I sent the previous blog to my Animas Rep and she responded. She’s going to work with me to see what changes I need to make as far as WHO I will see for my D.
She’s a great, enthusiastic, Animas representative. She runs our Ping Support Group and works hard to help all of us, T1’s and T2’s. She didn’t do my training as the endo’s office required that I go to a Diabetes Education Office for pump training. My pump trainer there is fabulous but… I fought with Cigna to get the sessions paid for. I have a referral to see her again but – need to spend some time with Cigna on the phone (oh, gag…) to make sure it’s paid for. (As you know, this isn’t a cheap disease…)
Kelly wrote today – along with Cara – and it has given me the impetus to DO this. As I wrote A. (the rep), I’m not a doctor changing person but, I’m on my 2nd endo office in 5 years. That’s ridiculous. I have never, ever switched doctors. BUT, if this was happening to one of my children (back when they were young), I’d be out of there so fast. Why don’t I advocate for myself in the same way?
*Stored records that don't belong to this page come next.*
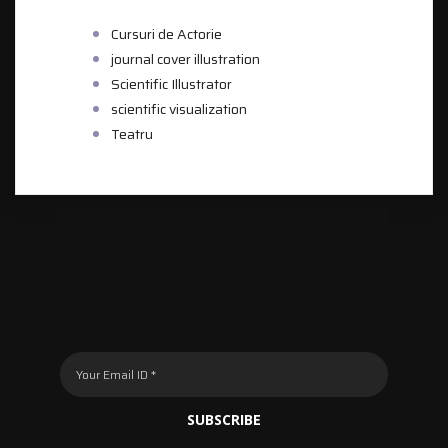
CATEGORIES
Cursuri de Actorie
journal cover illustration
Scientific Illustrator
scientific visualization
Teatru
SUBSCRIBE TO OUR
NEWSLETTER
SUBSCRIBE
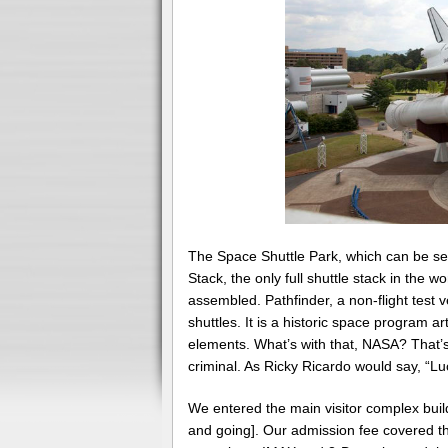
The Space Shuttle Park, which can be seen
Stack, the only full shuttle stack in the w
assembled. Pathfinder, a non-flight test ve
shuttles. It is a historic space program ar
elements. What’s with that, NASA? That’s a
criminal. As Ricky Ricardo would say, “L
We entered the main visitor complex buildi
and going]. Our admission fee covered th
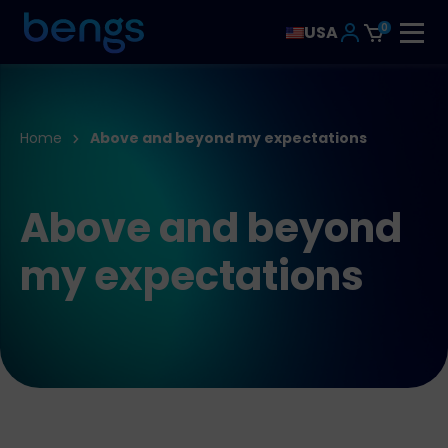
0
USA
Home
Above and beyond my expectations
Above and beyond
my expectations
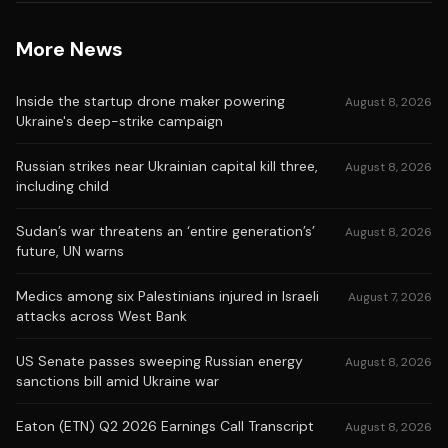
More News
Inside the startup drone maker powering
August 8, 2026
Ukraine's deep-strike campaign
Russian strikes near Ukrainian capital kill three,
August 8, 2026
including child
Sudan’s war threatens an ‘entire generation’s’
August 8, 2026
future, UN warns
Medics among six Palestinians injured in Israeli
August 7, 2026
attacks across West Bank
US Senate passes sweeping Russian energy
August 8, 2026
sanctions bill amid Ukraine war
Eaton (ETN) Q2 2026 Earnings Call Transcript
August 8, 2026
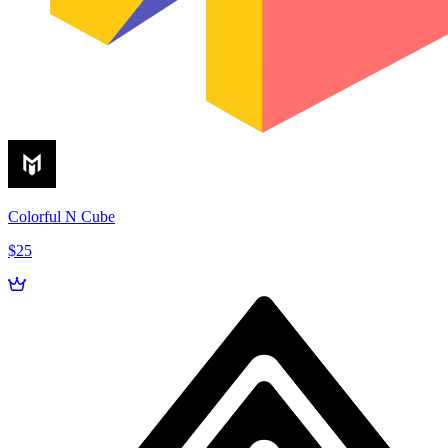
Colorful N Cube
$25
I even did better with my dad. Six years ago, when I was dx’d, dad became ill, spent weeks in the hospital and then lived the rest of his life in a nursing home. I became so fed up with his doctor that I switched dad to a new PCP. Dad wasn’t happy at first but it worked, it was a great move and the doctor, well, she was/is God’s gift to the elderly. It was the right thing to do. And dad loved her…
I don’t need to love my endo. I do need to feel like he/she is listening to me.
Now I need to go find Kelly’s and Cara’s posts so I can do the links!
Oh yeah, it’s snowing. We’ve called the plow guy to make sure he gets here early so I can get to the airport to go to Kansas City!